▶ Problem to work on:
For the records that follow, give the number of lines in which the word "plan" occurs, with nothing added.
*** Opening Material provided ***
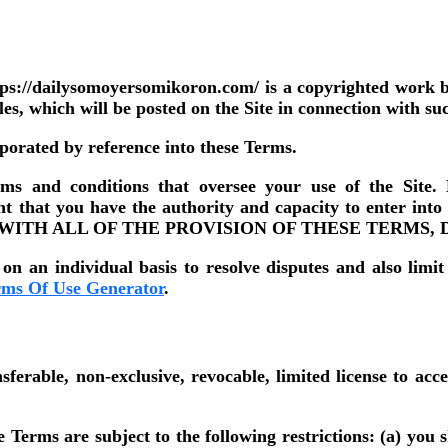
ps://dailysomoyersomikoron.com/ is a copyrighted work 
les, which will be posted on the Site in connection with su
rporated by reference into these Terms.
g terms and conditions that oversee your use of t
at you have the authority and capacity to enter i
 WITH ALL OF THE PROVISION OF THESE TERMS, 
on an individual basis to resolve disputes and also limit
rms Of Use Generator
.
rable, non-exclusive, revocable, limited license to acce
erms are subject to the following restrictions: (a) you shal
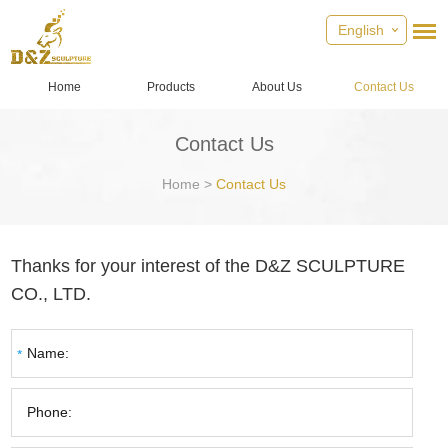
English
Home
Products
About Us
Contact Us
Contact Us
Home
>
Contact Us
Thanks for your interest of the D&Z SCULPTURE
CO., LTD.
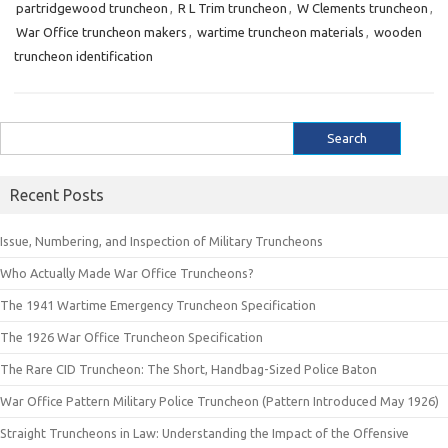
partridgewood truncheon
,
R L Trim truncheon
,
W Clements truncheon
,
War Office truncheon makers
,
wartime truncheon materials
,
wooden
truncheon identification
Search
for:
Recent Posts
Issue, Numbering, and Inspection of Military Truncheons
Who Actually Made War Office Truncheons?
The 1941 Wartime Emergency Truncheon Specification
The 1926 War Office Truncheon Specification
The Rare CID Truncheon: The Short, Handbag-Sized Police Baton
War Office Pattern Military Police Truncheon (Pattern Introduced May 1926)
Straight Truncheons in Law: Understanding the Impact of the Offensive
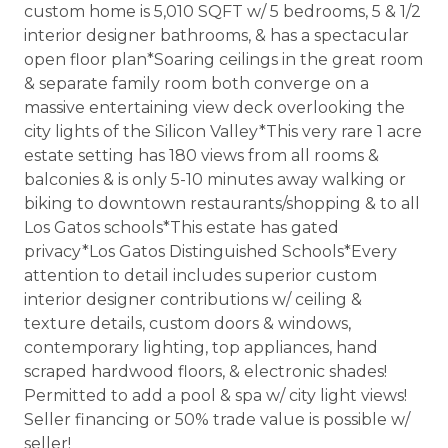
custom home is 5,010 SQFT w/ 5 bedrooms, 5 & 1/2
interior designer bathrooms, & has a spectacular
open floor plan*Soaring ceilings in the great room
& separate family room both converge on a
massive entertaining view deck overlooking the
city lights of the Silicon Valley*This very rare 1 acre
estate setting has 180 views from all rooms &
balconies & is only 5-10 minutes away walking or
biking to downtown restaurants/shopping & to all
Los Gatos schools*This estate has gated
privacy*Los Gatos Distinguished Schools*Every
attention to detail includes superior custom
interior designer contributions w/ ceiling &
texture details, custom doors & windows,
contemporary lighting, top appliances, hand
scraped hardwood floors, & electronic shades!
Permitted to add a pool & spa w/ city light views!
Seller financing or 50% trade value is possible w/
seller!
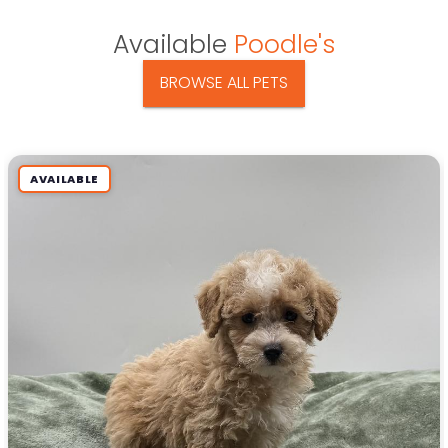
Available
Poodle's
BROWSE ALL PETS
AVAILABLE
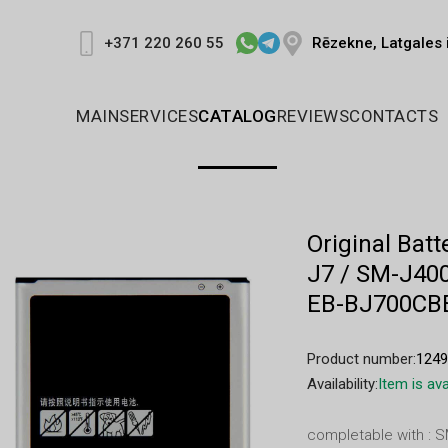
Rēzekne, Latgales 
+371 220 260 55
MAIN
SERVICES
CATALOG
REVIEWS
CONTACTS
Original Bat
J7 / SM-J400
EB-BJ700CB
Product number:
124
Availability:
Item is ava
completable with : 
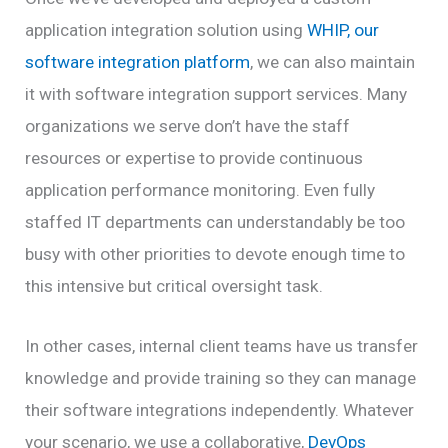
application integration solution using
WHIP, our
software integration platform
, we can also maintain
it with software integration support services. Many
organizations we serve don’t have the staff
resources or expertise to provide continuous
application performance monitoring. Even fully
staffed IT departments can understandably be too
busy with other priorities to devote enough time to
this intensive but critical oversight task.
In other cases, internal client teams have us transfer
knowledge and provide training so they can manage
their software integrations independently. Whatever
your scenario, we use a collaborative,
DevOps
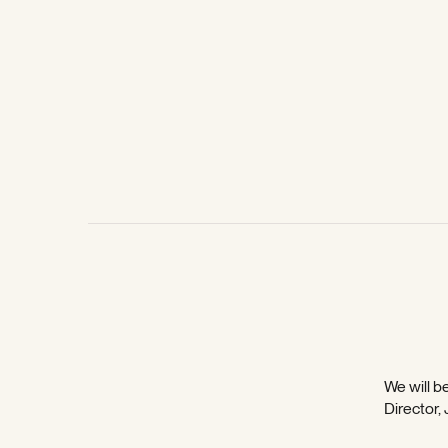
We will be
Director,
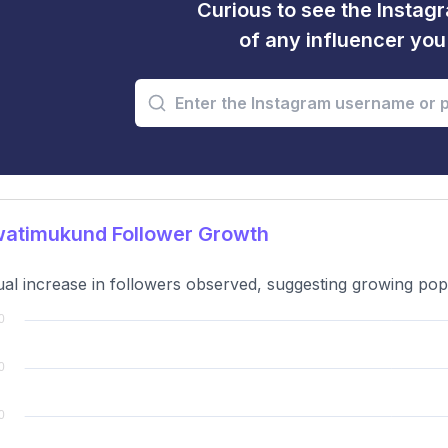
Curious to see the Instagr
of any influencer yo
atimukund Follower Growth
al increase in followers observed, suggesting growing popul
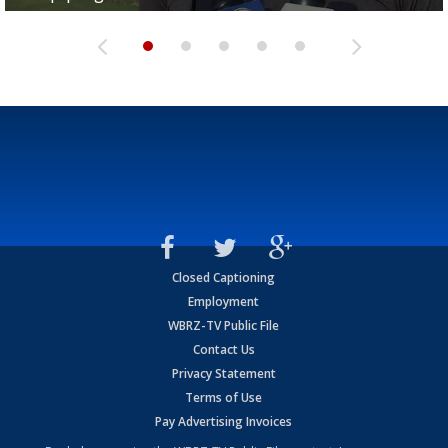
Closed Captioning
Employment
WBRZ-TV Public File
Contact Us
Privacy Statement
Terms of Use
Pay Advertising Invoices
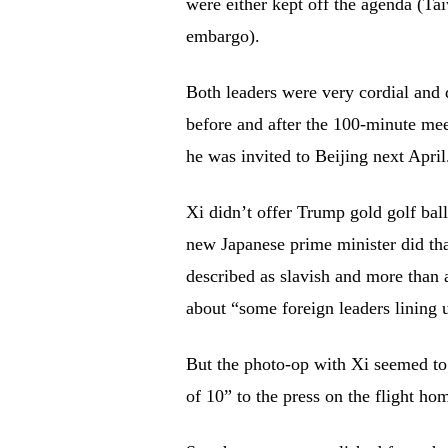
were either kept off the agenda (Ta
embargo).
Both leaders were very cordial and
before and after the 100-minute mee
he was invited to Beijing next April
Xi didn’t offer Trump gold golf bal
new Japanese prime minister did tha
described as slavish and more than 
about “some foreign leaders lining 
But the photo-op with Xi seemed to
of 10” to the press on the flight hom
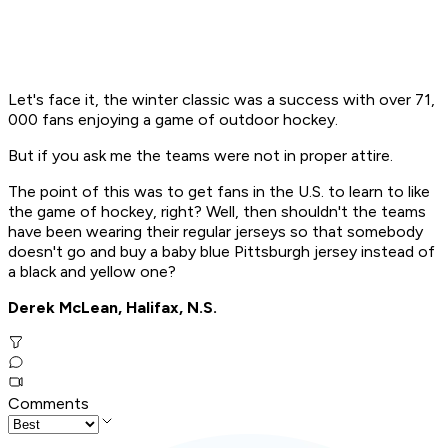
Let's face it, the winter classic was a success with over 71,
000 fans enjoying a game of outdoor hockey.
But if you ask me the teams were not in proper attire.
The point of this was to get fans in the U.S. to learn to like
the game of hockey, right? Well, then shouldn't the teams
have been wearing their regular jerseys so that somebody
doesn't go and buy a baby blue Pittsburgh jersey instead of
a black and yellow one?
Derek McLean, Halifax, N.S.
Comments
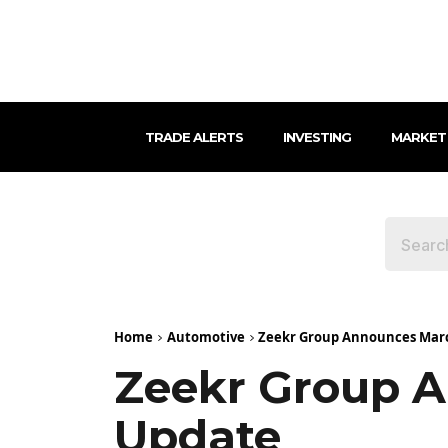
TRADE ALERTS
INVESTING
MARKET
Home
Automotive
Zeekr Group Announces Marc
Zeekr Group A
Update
*** Closing Material provided ***
*** Opening Material provided ***
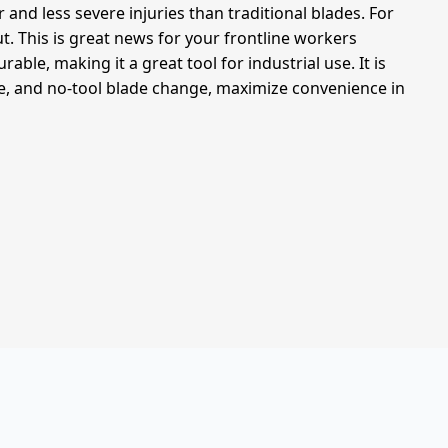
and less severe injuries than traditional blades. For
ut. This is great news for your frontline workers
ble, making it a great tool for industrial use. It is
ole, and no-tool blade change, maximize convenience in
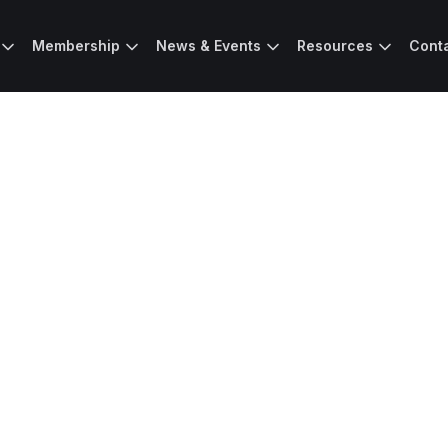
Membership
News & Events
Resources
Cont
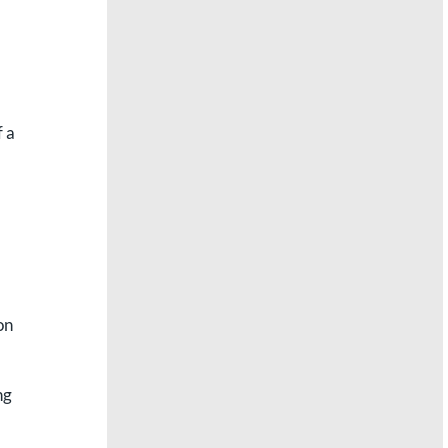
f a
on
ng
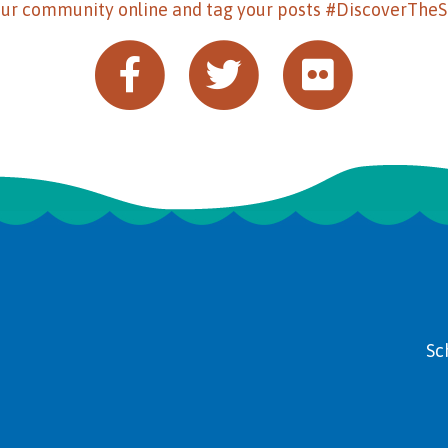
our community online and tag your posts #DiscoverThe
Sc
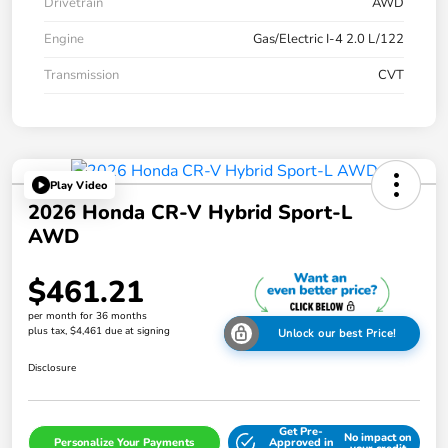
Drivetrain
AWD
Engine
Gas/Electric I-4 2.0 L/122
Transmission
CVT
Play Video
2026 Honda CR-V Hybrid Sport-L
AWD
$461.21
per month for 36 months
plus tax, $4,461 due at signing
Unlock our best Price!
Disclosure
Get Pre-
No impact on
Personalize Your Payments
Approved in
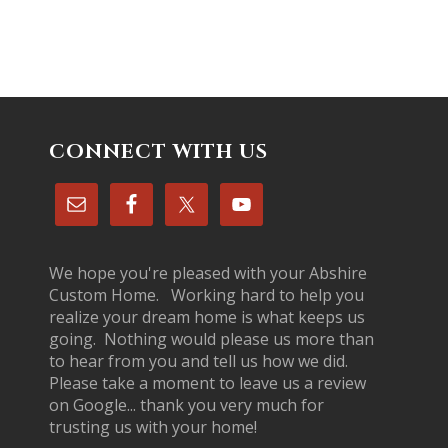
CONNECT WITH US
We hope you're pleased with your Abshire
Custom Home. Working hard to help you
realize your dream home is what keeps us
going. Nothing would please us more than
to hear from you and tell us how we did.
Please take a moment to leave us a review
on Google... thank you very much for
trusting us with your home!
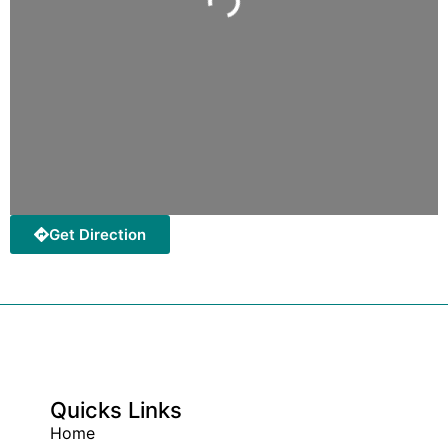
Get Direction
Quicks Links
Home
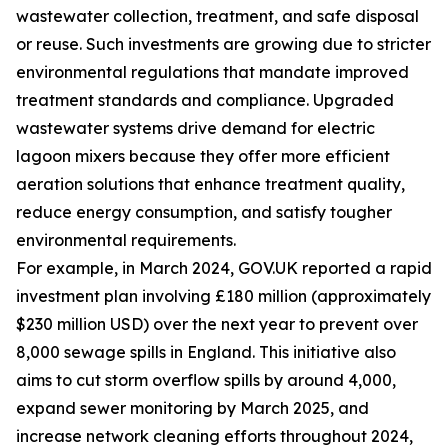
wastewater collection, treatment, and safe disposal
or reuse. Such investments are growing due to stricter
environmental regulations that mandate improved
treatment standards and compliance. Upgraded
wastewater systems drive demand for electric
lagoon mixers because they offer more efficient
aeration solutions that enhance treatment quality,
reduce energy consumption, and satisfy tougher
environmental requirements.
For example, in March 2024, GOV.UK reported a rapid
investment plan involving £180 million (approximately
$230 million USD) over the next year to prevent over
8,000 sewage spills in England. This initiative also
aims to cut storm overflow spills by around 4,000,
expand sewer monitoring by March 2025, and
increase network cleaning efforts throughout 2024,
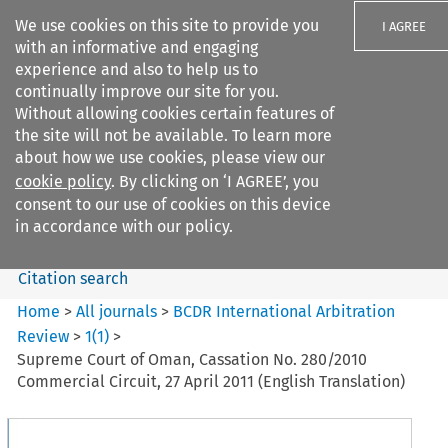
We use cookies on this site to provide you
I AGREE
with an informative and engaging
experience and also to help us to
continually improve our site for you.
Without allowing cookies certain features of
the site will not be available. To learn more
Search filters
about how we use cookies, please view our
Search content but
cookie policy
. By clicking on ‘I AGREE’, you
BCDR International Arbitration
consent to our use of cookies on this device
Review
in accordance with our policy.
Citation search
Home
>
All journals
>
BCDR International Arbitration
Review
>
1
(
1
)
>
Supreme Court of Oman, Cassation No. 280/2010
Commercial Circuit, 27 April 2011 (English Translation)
*** Closing Material provided ***
▶ Exercise answer:
2